Copy all entries exactly, and wherever an entry holds a picture, leave that picture out.

(Page-level text extractions)
※ ※ ※
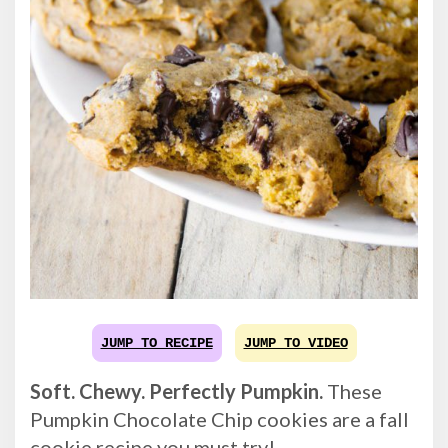
JUMP TO RECIPE
JUMP TO VIDEO
Soft. Chewy. Perfectly Pumpkin.
These
Pumpkin Chocolate Chip cookies are a fall
cookie recipe you must try!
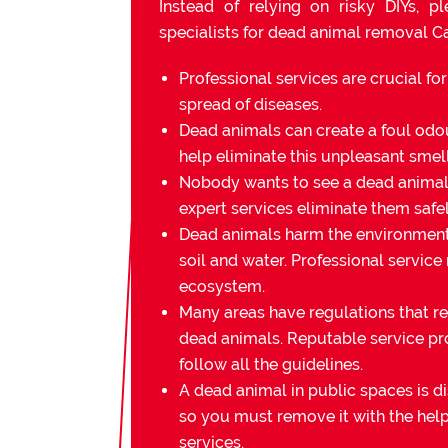
Instead of relying on risky DIYs, p
specialists for dead animal removal C
Professional services are crucial fo
spread of diseases.
Dead animals can create a foul odou
help eliminate this unpleasant smell
Nobody wants to see a dead animal 
expert services eliminate them safel
Dead animals harm the environmen
soil and water. Professional service
ecosystem.
Many areas have regulations that re
dead animals. Reputable service pr
follow all the guidelines.
A dead animal in public spaces is di
so you must remove it with the help
services.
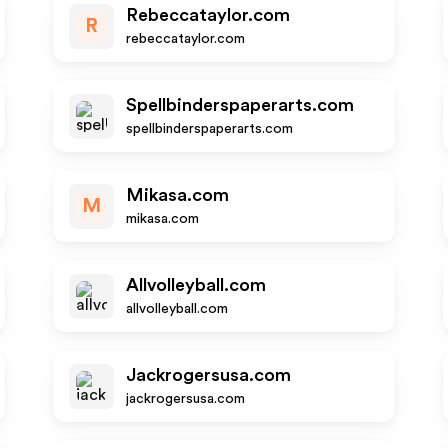
Rebeccataylor.com
R
rebeccataylor.com
Spellbinderspaperarts.com
spellbinderspaperarts.com
Mikasa.com
M
mikasa.com
Allvolleyball.com
allvolleyball.com
Jackrogersusa.com
jackrogersusa.com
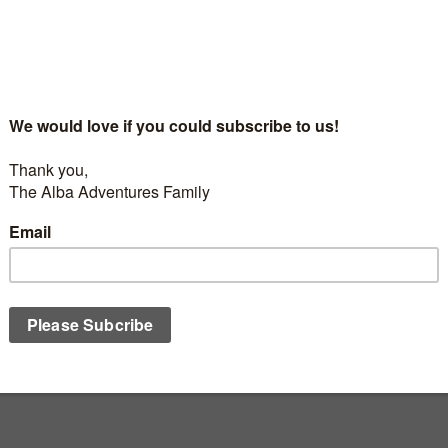
MONT TREMBLANT
/
SEASON 6
/
THE ADVENTURES
DECEMBER 18,
Alba Adventures – Season 6 Episode 2 – B
Journée – Mont Tremblant
he St
For families making their first International Ski Trip, Here,
have to worry about your kids adapting to a different lan
culture Climbing up the summit in seal skins to...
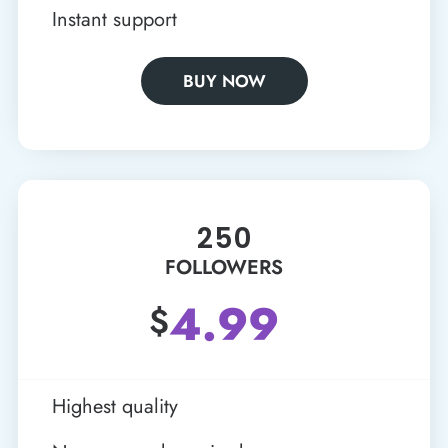
Instant support
BUY NOW
250
FOLLOWERS
4.99
$
Highest quality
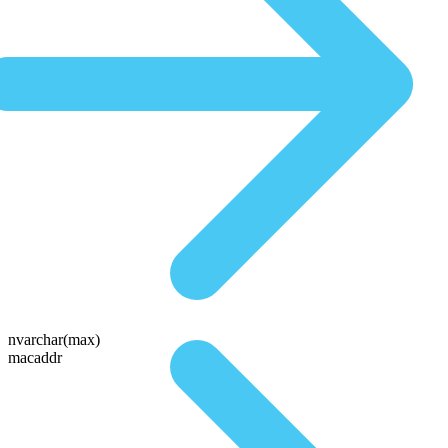
nvarchar(max)
macaddr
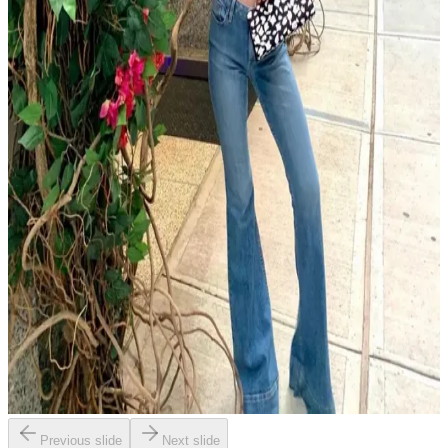
Previous slide
Next slide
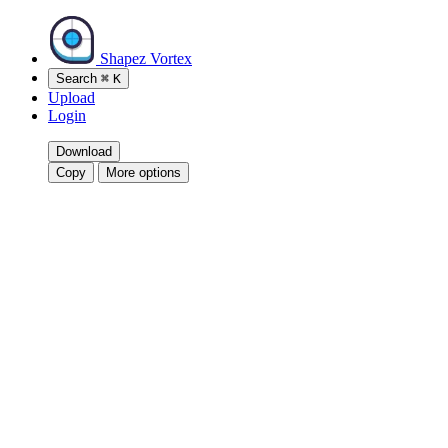
Shapez Vortex
Search
⌘
K
Upload
Login
Download
Copy
More options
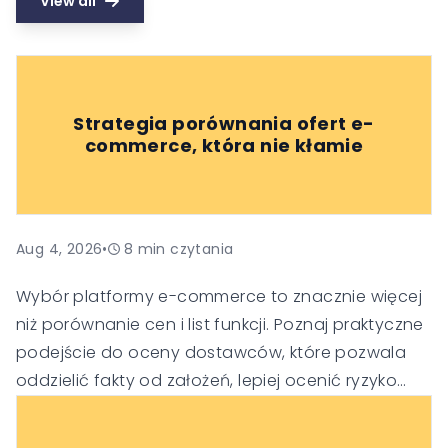
View all
Strategia porównania ofert e-
commerce, która nie kłamie
Aug 4, 2026
•
8
min czytania
Wybór platformy e-commerce to znacznie więcej
niż porównanie cen i list funkcji. Poznaj praktyczne
podejście do oceny dostawców, które pozwala
oddzielić fakty od założeń, lepiej ocenić ryzyko
oraz podejmować trafniejsze decyzje
technologiczne i biznesowe.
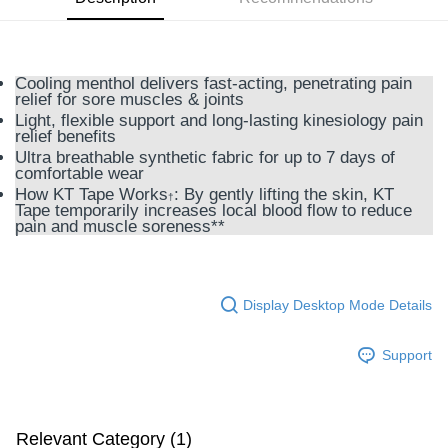
GrabPay
Shipping Method
Cooling menthol delivers fast-acting, penetrating pain
relief for sore muscles & joints
M Express
Light, flexible support and long-lasting kinesiology pain
RM10.00/order
relief benefits
Ultra breathable synthetic fabric for up to 7 days of
Home Delivery
Shipping Rates
comfortable wear
How KT Tape Works
: By gently lifting the skin, KT
Home Delivery
†
Tape temporarily increases local blood flow to reduce
pain and muscle soreness**
Country/Region Delivery
Shipping Rates
Display Desktop Mode Details
Support
Relevant Category (1)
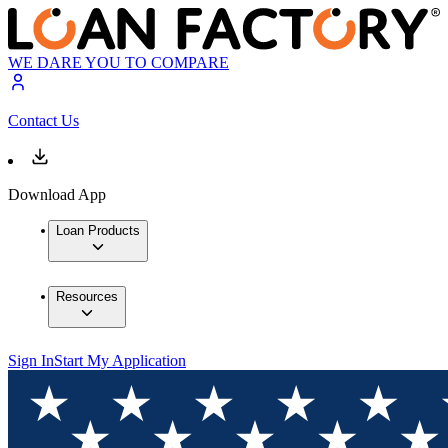
WE DARE YOU TO COMPARE
Contact Us
Download App
Loan Products
Resources
Sign In
Start My Application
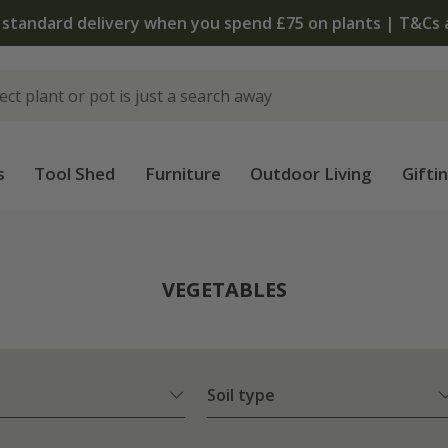
 standard delivery when you spend £75 on plants | T&Cs 
s
Tool Shed
Furniture
Outdoor Living
Gifti
VEGETABLES
Soil type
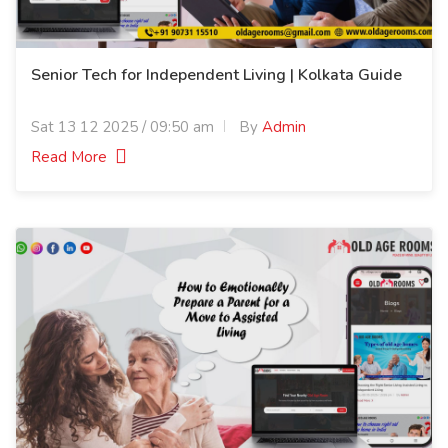
Senior Tech for Independent Living | Kolkata Guide
Sat 13 12 2025 / 09:50 am
By
Admin
Read More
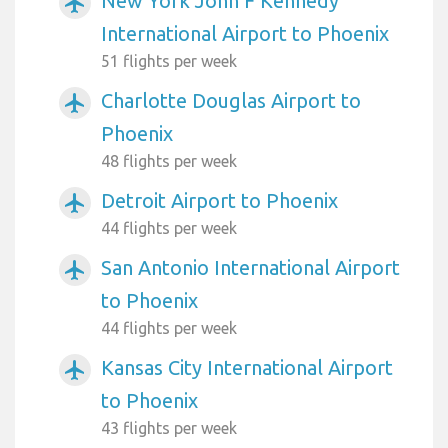
New York John F Kennedy
airplanemode_active
International Airport to Phoenix
51 flights per week
Charlotte Douglas Airport to
airplanemode_active
Phoenix
48 flights per week
Detroit Airport to Phoenix
airplanemode_active
44 flights per week
San Antonio International Airport
airplanemode_active
to Phoenix
44 flights per week
Kansas City International Airport
airplanemode_active
to Phoenix
43 flights per week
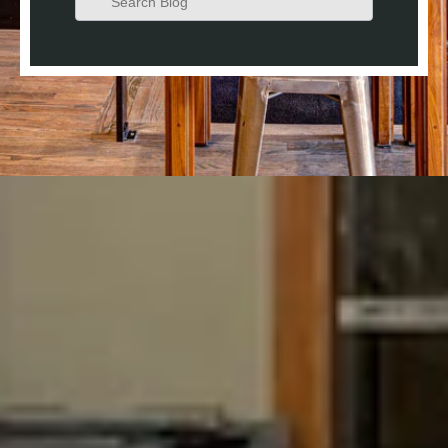
There are no suggestions because the search field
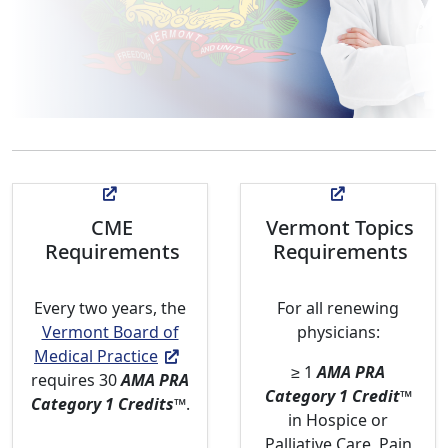
CME
Vermont Topics
Requirements
Requirements
Every two years, the
For all renewing
Vermont Board of
physicians:
Medical Practice
≥ 1
AMA PRA
requires 30
AMA PRA
Category 1 Credit
™
Category 1 Credits
™
.
in Hospice or
Palliative Care, Pain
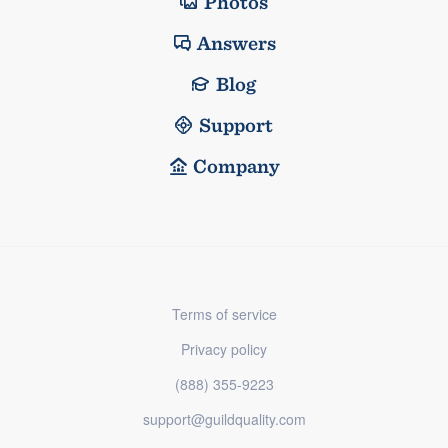
Photos
Answers
Blog
Support
Company
Terms of service
Privacy policy
(888) 355-9223
support@guildquality.com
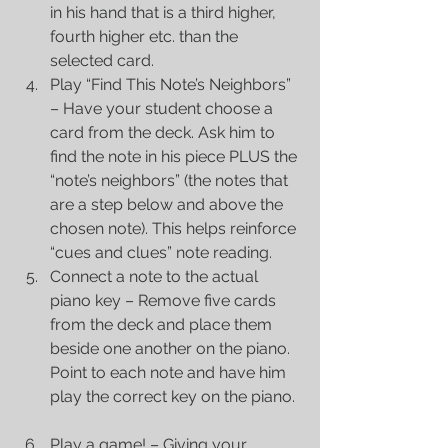
in his hand that is a third higher, 
fourth higher etc. than the 
selected card.  
Play “Find This Note’s Neighbors” 
– Have your student choose a 
card from the deck. Ask him to 
find the note in his piece PLUS the 
“note’s neighbors” (the notes that 
are a step below and above the 
chosen note). This helps reinforce 
“cues and clues” note reading.  
Connect a note to the actual 
piano key – Remove five cards 
from the deck and place them 
beside one another on the piano. 
Point to each note and have him 
play the correct key on the piano. 
Play a game! – Giving your 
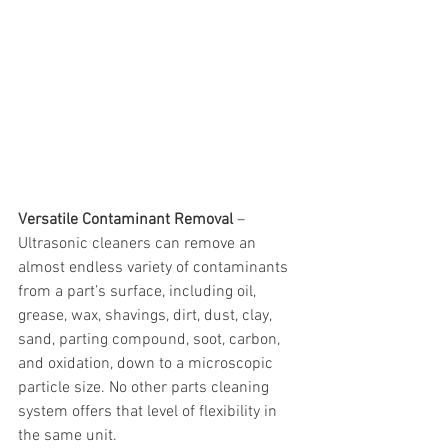
Versatile Contaminant Removal
 – 
Ultrasonic cleaners can remove an 
almost endless variety of contaminants 
from a part’s surface, including oil, 
grease, wax, shavings, dirt, dust, clay, 
sand, parting compound, soot, carbon, 
and oxidation, down to a microscopic 
particle size. No other parts cleaning 
system offers that level of flexibility in 
the same unit.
※ ※ ※
* Task answer *
JUMP TO RECIPE
JUMP TO VIDEO
Soft. Chewy. Perfectly Pumpkin.
These
Pumpkin Chocolate Chip cookies are a fall
cookie recipe you must try!
Instead of relying on risky DIYs, p
specialists for dead animal removal C
Professional services are crucial fo
spread of diseases.
Dead animals can create a foul odou
help eliminate this unpleasant smell
Nobody wants to see a dead animal 
expert services eliminate them safel
Dead animals harm the environmen
soil and water. Professional service
ecosystem.
Many areas have regulations that re
dead animals. Reputable service pr
follow all the guidelines.
A dead animal in public spaces is di
so you must remove it with the help
services.
Rebeccataylor.com
R
rebeccataylor.com
Spellbinderspaperarts.com
spellbinderspaperarts.com
Mikasa.com
M
mikasa.com
Allvolleyball.com
allvolleyball.com
Jackrogersusa.com
jackrogersusa.com
MONT TREMBLANT
/
SEASON 6
/
THE ADVENTURES
DECEMBER 18,
Alba Adventures – Season 6 Episode 2 – B
Journée – Mont Tremblant
he St
For families making their first International Ski Trip, Here,
have to worry about your kids adapting to a different lan
culture Climbing up the summit in seal skins to...
Instant support
BUY NOW
250
FOLLOWERS
4.99
$
Highest quality
nvarchar(max)
macaddr
Previous slide
Next slide
Shapez Vortex
Search
⌘
K
Upload
Login
Download
Copy
More options
View all
Strategia porównania ofert e-
commerce, która nie kłamie
Aug 4, 2026
•
8
min czytania
Wybór platformy e-commerce to znacznie więcej
niż porównanie cen i list funkcji. Poznaj praktyczne
podejście do oceny dostawców, które pozwala
oddzielić fakty od założeń, lepiej ocenić ryzyko
oraz podejmować trafniejsze decyzje
technologiczne i biznesowe.
GrabPay
Shipping Method
Cooling menthol delivers fast-acting, penetrating pain
relief for sore muscles & joints
M Express
Light, flexible support and long-lasting kinesiology pain
RM10.00/order
relief benefits
Ultra breathable synthetic fabric for up to 7 days of
Home Delivery
Shipping Rates
comfortable wear
How KT Tape Works
: By gently lifting the skin, KT
Home Delivery
†
Tape temporarily increases local blood flow to reduce
pain and muscle soreness**
Country/Region Delivery
Shipping Rates
Display Desktop Mode Details
Support
Relevant Category (1)
WE DARE YOU TO COMPARE
Contact Us
Download App
Loan Products
Resources
Sign In
Start My Application
 standard delivery when you spend £75 on plants | T&Cs 
s
Tool Shed
Furniture
Outdoor Living
Gifti
VEGETABLES
Soil type
Senior Tech for Independent Living | Kolkata Guide
Sat 13 12 2025 / 09:50 am
By
Admin
Read More
New York John F Kennedy
airplanemode_active
International Airport to Phoenix
51 flights per week
Charlotte Douglas Airport to
airplanemode_active
Phoenix
48 flights per week
Detroit Airport to Phoenix
airplanemode_active
44 flights per week
San Antonio International Airport
airplanemode_active
to Phoenix
44 flights per week
Kansas City International Airport
airplanemode_active
to Phoenix
43 flights per week
There are no suggestions because the search field
CME
Vermont Topics
Requirements
Requirements
Every two years, the
For all renewing
Vermont Board of
physicians:
Medical Practice
≥ 1
AMA PRA
requires 30
AMA PRA
Category 1 Credit
™
Category 1 Credits
™
.
in Hospice or
Palliative Care, Pain
Photos
Answers
Blog
Support
Company
Terms of service
Privacy policy
(888) 355-9223
support@guildquality.com
in his hand that is a third higher, 
fourth higher etc. than the 
selected card.  
Play “Find This Note’s Neighbors” 
– Have your student choose a 
card from the deck. Ask him to 
find the note in his piece PLUS the 
“note’s neighbors” (the notes that 
are a step below and above the 
chosen note). This helps reinforce 
“cues and clues” note reading.  
Connect a note to the actual 
piano key – Remove five cards 
from the deck and place them 
beside one another on the piano. 
Point to each note and have him 
play the correct key on the piano. 
Play a game! – Giving your 
Versatile Contaminant Removal
 – 
Ultrasonic cleaners can remove an 
almost endless variety of contaminants 
from a part’s surface, including oil, 
grease, wax, shavings, dirt, dust, clay, 
sand, parting compound, soot, carbon, 
and oxidation, down to a microscopic 
particle size. No other parts cleaning 
system offers that level of flexibility in 
the same unit.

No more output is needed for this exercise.